┌──

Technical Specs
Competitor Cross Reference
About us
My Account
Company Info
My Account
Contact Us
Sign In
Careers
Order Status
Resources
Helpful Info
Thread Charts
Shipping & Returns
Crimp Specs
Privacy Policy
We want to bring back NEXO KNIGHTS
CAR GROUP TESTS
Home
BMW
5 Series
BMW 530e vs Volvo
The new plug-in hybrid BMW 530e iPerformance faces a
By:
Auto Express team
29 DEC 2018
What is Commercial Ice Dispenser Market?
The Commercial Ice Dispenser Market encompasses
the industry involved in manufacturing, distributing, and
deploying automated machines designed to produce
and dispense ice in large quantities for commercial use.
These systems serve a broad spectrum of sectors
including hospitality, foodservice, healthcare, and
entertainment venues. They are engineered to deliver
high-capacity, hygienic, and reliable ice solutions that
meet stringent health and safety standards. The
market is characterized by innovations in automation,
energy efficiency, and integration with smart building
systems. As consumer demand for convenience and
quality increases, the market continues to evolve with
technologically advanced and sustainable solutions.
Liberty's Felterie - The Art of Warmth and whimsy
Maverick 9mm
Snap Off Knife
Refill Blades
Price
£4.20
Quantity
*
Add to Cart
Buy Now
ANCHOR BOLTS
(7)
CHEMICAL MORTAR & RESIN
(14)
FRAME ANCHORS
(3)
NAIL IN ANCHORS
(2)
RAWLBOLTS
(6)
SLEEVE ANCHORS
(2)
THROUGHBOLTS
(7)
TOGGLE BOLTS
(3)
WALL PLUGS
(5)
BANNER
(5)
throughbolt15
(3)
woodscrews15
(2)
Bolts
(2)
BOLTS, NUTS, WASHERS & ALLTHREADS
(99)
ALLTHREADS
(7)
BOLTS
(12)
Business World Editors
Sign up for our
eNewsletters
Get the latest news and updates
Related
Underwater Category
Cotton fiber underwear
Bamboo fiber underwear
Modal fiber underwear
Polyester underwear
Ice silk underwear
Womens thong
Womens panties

└──

[WORK ITEM] Copy all lines of the listing above that contain the string "ANCHORS".

[EXPECTED ANSWER]
FRAME ANCHORS
NAIL IN ANCHORS
SLEEVE ANCHORS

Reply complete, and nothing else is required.